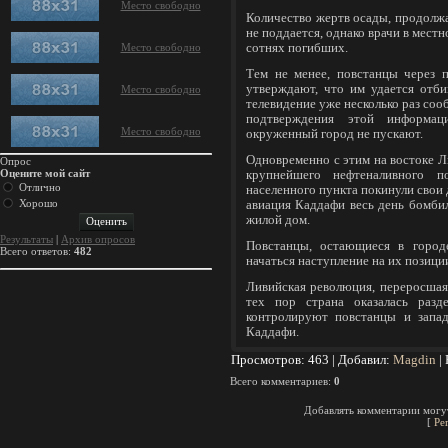
Место свободно
Количество жертв осады, продолж
не поддается, однако врачи в местн
Место свободно
сотнях погибших.
Тем не менее, повстанцы через 
утверждают, что им удается отби
Место свободно
телевидение уже несколько раз соо
подтверждения этой информац
Место свободно
окруженный город не пускают.
Одновременно с этим на востоке Л
Опрос
Оцените мой сайт
крупнейшего нефтеналивного п
Отлично
населенного пункта покинули свои 
Хорошо
авиация Каддафи весь день бомбил
жилой дом.
Результаты
|
Архив опросов
Повстанцы, остающиеся в город
Всего ответов:
482
начаться наступление на их позици
Ливийская революция, переросшая 
тех пор страна оказалась разд
контролируют повстанцы и запад
Каддафи.
Просмотров
: 463 |
Добавил
:
Magdin
|
Всего комментариев
:
0
Добавлять комментарии могут
[
Ре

What you should do: Retype all the entries exactly; drop the pictures.

Solution below:
Место свободно
Количество жертв осады, продолж
не поддается, однако врачи в местн
Место свободно
сотнях погибших.
Тем не менее, повстанцы через 
утверждают, что им удается отби
Место свободно
телевидение уже несколько раз соо
подтверждения этой информац
Место свободно
окруженный город не пускают.
Одновременно с этим на востоке Л
Опрос
Оцените мой сайт
крупнейшего нефтеналивного п
Отлично
населенного пункта покинули свои 
Хорошо
авиация Каддафи весь день бомбил
жилой дом.
Результаты
|
Архив опросов
Повстанцы, остающиеся в город
Всего ответов:
482
начаться наступление на их позици
Ливийская революция, переросшая 
тех пор страна оказалась разд
контролируют повстанцы и запад
Каддафи.
Просмотров
: 463 |
Добавил
:
Magdin
|
Всего комментариев
:
0
Добавлять комментарии могут
[
Ре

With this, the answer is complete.